*Stored data*.
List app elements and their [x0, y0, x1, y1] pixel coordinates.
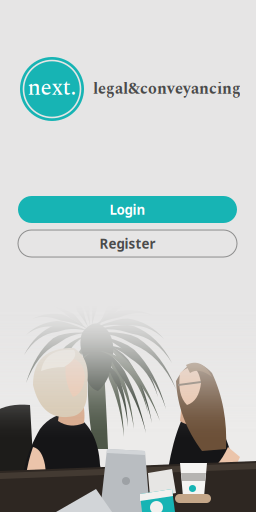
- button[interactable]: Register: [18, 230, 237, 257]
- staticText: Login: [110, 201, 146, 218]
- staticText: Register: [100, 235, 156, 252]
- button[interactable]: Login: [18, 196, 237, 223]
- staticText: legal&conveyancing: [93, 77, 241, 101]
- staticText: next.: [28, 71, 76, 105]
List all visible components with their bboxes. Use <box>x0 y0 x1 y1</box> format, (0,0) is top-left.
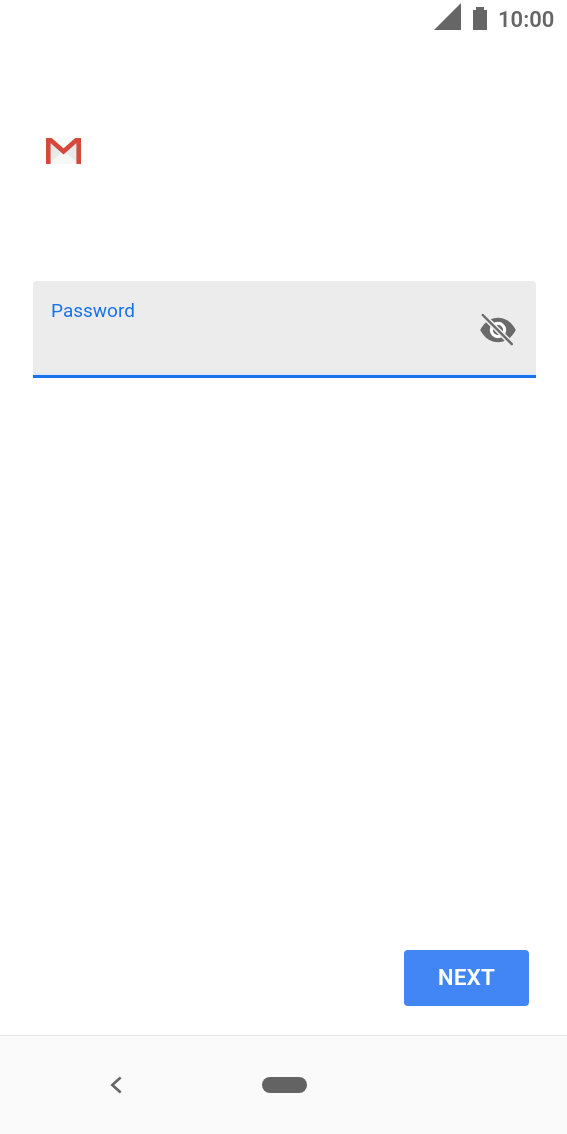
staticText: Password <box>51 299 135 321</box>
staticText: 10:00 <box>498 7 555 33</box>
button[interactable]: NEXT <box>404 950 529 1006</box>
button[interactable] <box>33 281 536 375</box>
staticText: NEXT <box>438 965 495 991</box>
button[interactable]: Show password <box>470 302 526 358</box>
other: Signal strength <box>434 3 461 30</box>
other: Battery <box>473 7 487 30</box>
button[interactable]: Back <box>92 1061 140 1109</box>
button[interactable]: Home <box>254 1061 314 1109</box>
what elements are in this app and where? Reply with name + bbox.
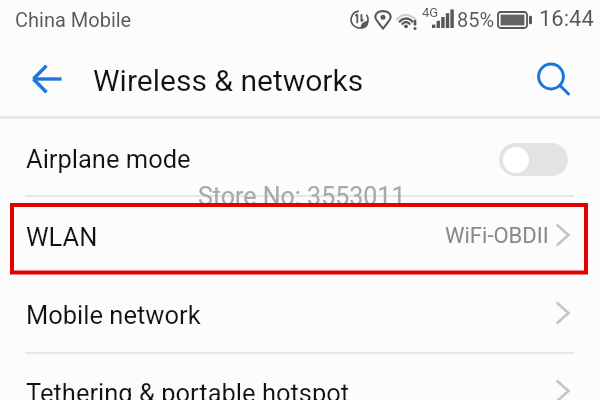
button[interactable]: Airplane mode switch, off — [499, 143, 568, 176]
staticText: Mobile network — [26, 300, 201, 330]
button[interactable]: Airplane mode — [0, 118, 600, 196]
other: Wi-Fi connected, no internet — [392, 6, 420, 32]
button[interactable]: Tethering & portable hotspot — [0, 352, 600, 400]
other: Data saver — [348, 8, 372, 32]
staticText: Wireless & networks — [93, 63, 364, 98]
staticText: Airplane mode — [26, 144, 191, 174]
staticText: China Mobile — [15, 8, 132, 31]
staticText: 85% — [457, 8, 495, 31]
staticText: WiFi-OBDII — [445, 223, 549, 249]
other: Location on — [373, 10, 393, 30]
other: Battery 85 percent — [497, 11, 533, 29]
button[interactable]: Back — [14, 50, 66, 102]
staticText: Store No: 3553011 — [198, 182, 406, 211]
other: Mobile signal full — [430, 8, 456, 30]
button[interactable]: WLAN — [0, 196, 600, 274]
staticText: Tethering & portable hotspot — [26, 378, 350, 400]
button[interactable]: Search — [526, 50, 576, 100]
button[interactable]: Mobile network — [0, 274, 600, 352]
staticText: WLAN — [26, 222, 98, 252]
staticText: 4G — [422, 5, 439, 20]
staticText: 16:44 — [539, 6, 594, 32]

*Exercise goal*. If a line of the listing above holds the string "their", copy it.

*Written response*.
List app elements and their [x0, y0, x1, y1] pixel coordinates.
List all visible components with their bboxes. Use <box>x0 y0 x1 y1</box> format, (0,0) is top-left.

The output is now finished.